Essa imagem de aparente displicência acompanhou sempre Hazard, o jogador que, contam muitos dos que se cruzaram com ele, não dava grande importância aos treinos. «É um jogador fantástico com péssimo treino. Podem imaginar o que ele seria com uma atitude super profissional no treino», disse dele José Mourinho em 2021 ao Talksport.

«É um miúdo fantástico, um incrível homem de família, parece não pertencer a esta geração de jogadores», continuou o treinador português, «mas entra no campo todas as manhãs e não trabalha muito. No campo não se vê o reflexo da semana de trabalho, vê-se o reflexo do talento.»

«Quando ele foi para o Real Madrid, pensei: ‘Uau, agora ele vai para o maior clube do mundo e vai sentir enorme pressão para estar no topo, este tipo vai ser Bola de Ouro’», disse ainda Mourinho.

Não foi assim. Hazard chegou a Madrid em 2019, depois da saída de Cristiano Ronaldo, numa transferência de mais de 100 milhões de euros.
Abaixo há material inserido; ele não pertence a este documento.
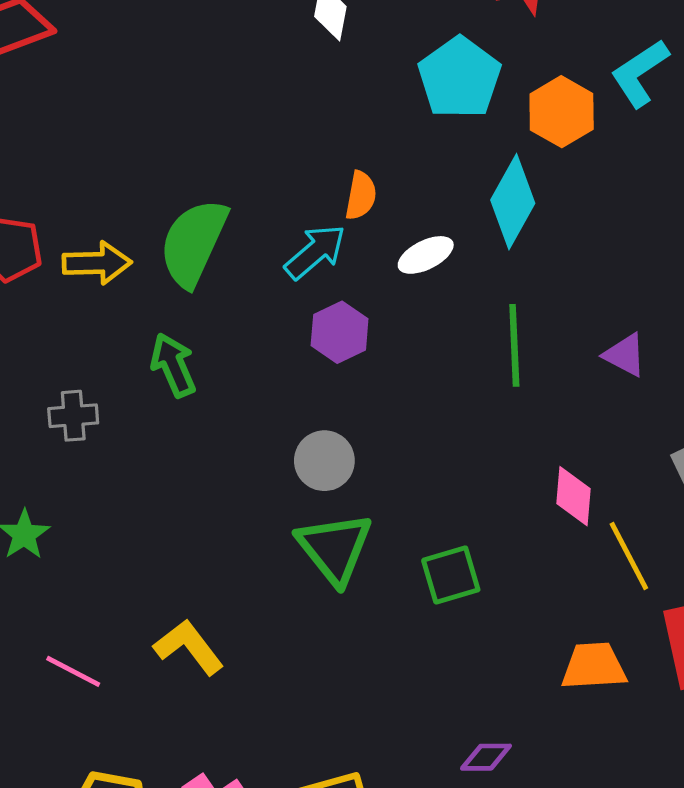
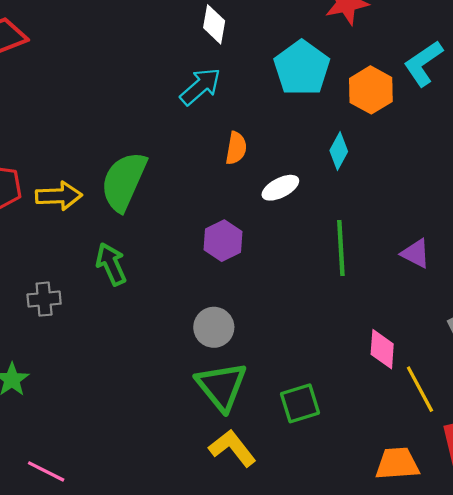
cyan diamond: (513, 202) -> (339, 151), size x0.6
cyan arrow: (315, 252) -> (200, 87), moved
yellow L-shape: (189, 647) -> (232, 448), moved

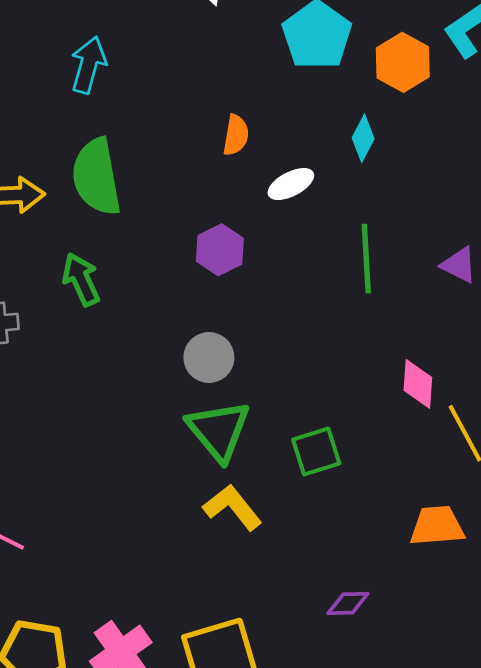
cyan arrow: (200, 87) -> (88, 65), moved, turned -33
green semicircle: (124, 181) -> (96, 177), turned -34

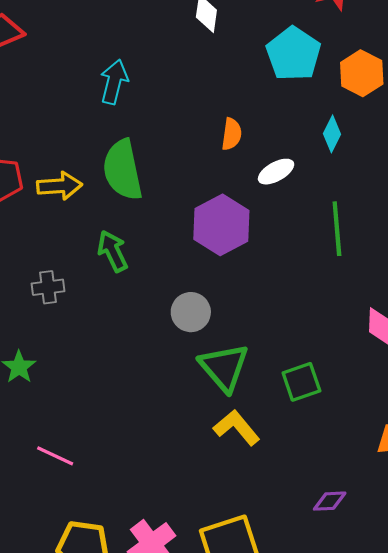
purple hexagon: (220, 250) -> (221, 225), size x1.5
gray circle: (209, 358) -> (191, 312), moved

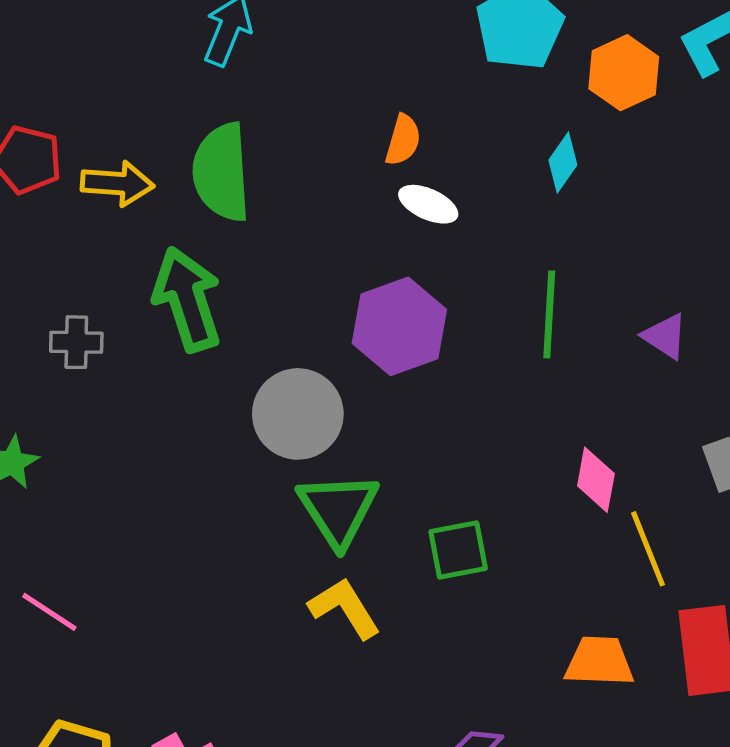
white ellipse: (276, 172) -> (428, 204), moved, turned 45
purple hexagon: (221, 225) -> (399, 326), moved
green arrow: (113, 251) -> (187, 299), size x1.5
gray circle: (191, 312) -> (298, 414), size x1.4

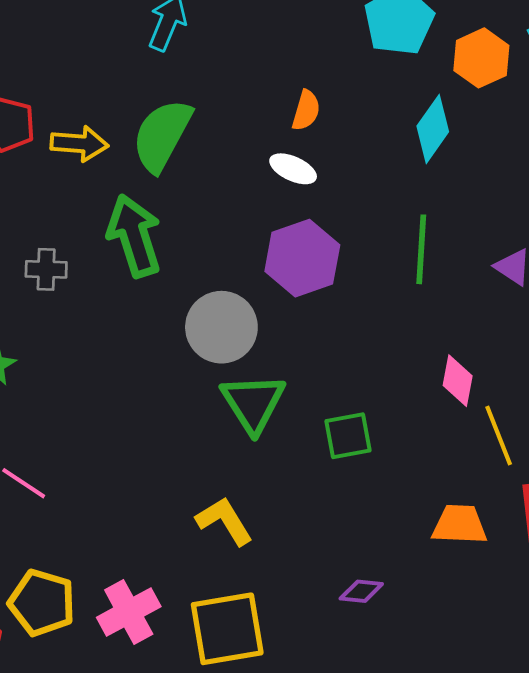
cyan diamond: (563, 163) -> (433, 129), size x1.4
green semicircle: (221, 172) -> (162, 135), turned 32
white ellipse: (428, 204) -> (293, 169), moved
yellow L-shape: (345, 608) -> (224, 521), moved

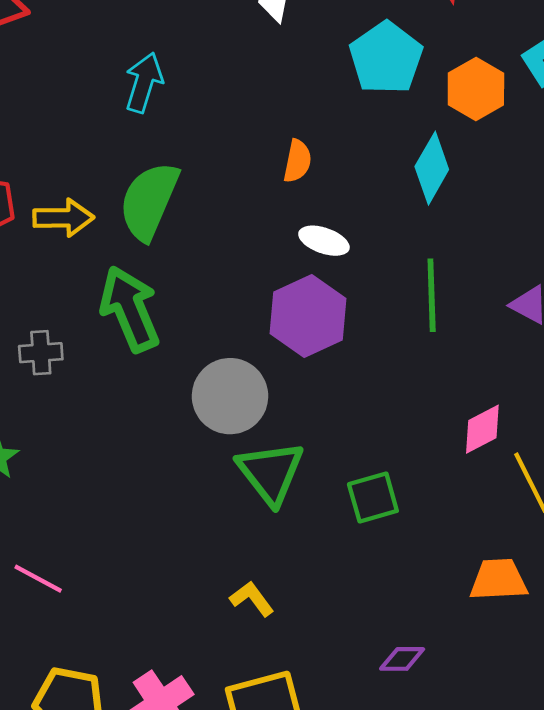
white ellipse: (293, 169) -> (324, 241), moved
pink diamond: (458, 381) -> (482, 429), turned 57
yellow L-shape: (224, 521) -> (252, 599), size x0.7

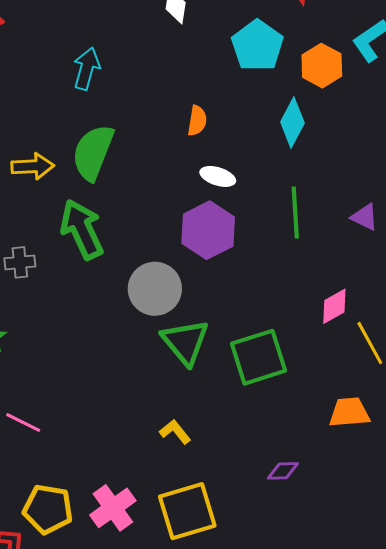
green square: (373, 498) -> (258, 357), size x1.5

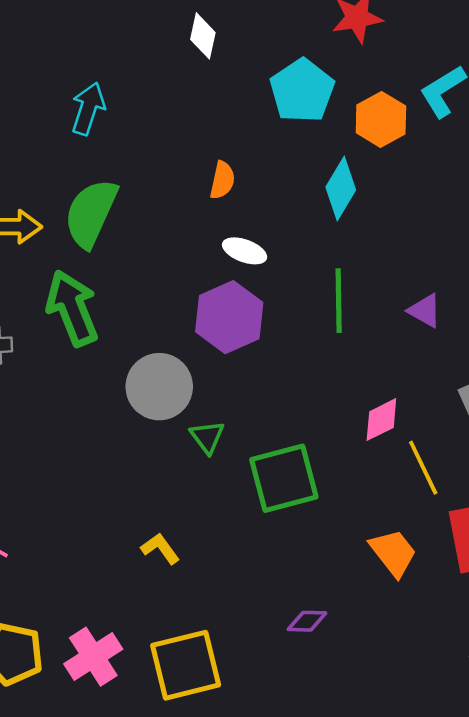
green triangle: (185, 342) -> (207, 437), moved, size x0.6
orange trapezoid: (349, 412) -> (393, 553), turned 54
yellow L-shape: (175, 432) -> (160, 549), moved

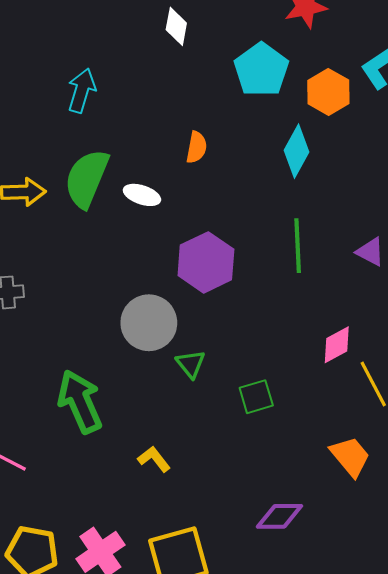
white ellipse: (245, 251) -> (142, 195), moved
green arrow: (72, 308) -> (80, 402), moved
green square: (284, 478) -> (256, 397), size x0.6
purple diamond: (307, 621) -> (279, 516), size x1.4

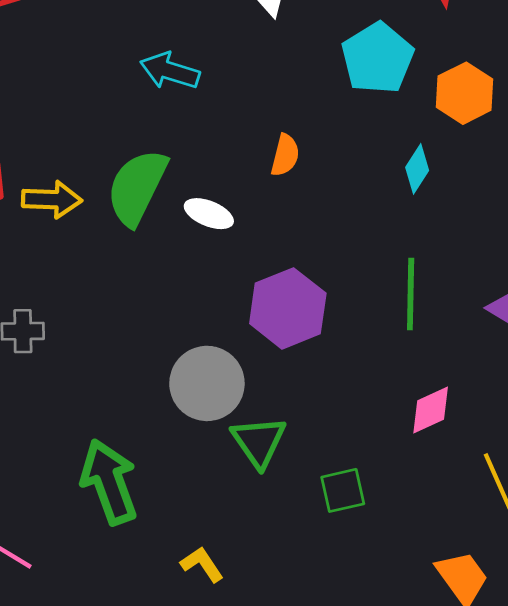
cyan arrow: (82, 91) -> (170, 71), moved, turned -93
cyan diamond: (296, 151) -> (417, 169), size x0.7
pink diamond: (337, 345) -> (431, 410), moved
green triangle: (191, 364) -> (259, 442), size x1.4

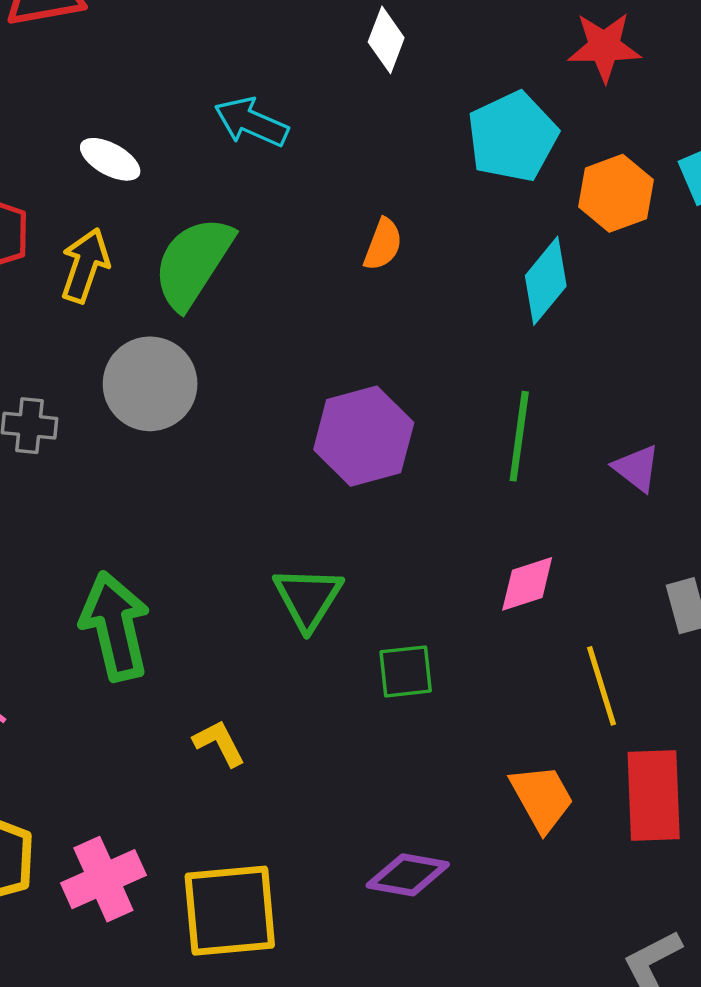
cyan diamond: (417, 169) -> (546, 281), size x1.4
yellow arrow: (52, 199) -> (85, 265), turned -80
white ellipse: (209, 214) -> (110, 159), moved
gray circle: (207, 383) -> (150, 384), moved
Mas uma lesão no tornozelo logo em novembro, num jogo da Liga dos Campeões com o PSG, condicionou todo o seu percurso. Seguiram-se várias operações e um progressivo apagamento, a coincidir também com a ascensão de novas referências no clube merengue, como Vinicius. Entre críticas à atitude de Hazard e uma relação distante com Carlo Ancelotti, a estrela do belga apagou-se. Tudo somado, fez 76 jogos em quatro épocas pelo Real Madrid.
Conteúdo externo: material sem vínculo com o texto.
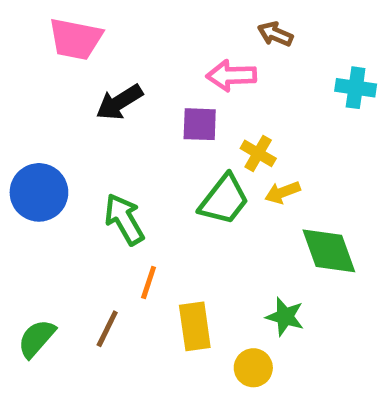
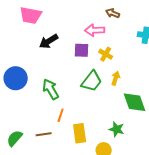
yellow cross: (258, 153) -> (106, 54), moved
yellow arrow: (283, 192) -> (116, 78), turned 128
brown line: (107, 329) -> (44, 134), turned 56

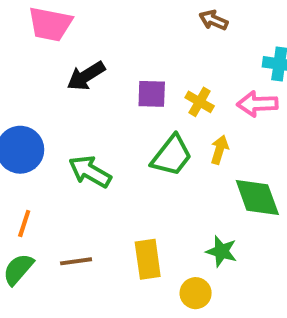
pink arrow: (95, 30) -> (257, 104), moved
green arrow: (51, 89) -> (90, 172), turned -30
orange line: (61, 115) -> (24, 223), moved

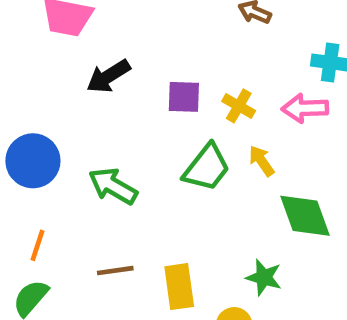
yellow arrow: (219, 150) -> (262, 161), turned -52
brown line: (76, 261) -> (115, 271), moved

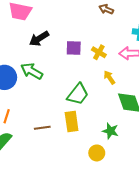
green trapezoid: (207, 168) -> (78, 94), moved
green arrow: (113, 186) -> (32, 71), moved
yellow rectangle: (179, 287) -> (72, 121), moved

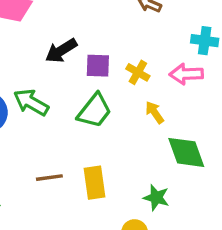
black arrow: (39, 39) -> (61, 51), moved
green trapezoid: (78, 94) -> (94, 111), moved
brown line: (42, 128) -> (49, 178), moved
Rescindiu com o Real Madrid no final da época passada, já depois de ter terminado também a carreira internacional. No Mundial do Qatar, foi titular nos primeiros dois jogos e saiu do banco nos minutos finais do nulo com a Croácia que ditou a eliminação da Bélgica na primeira fase. Ainda se deu a si próprio um período de espera, a ponderar soluções para o futuro, mas acabou mesmo por decidir que estava na altura de levar uma vida normal.

«O futebol é um mundo incrível, mas impede-nos de fazer muitas coisas», disse Hazard num documentário sobre a seleção belga divulgado em setembro: «Viajar, estar lá para os filhos, muitas coisas que não tive oportunidade de fazer. Quero aproveitar esses momentos, com os meus amigos, com a família. E com algumas cervejas.»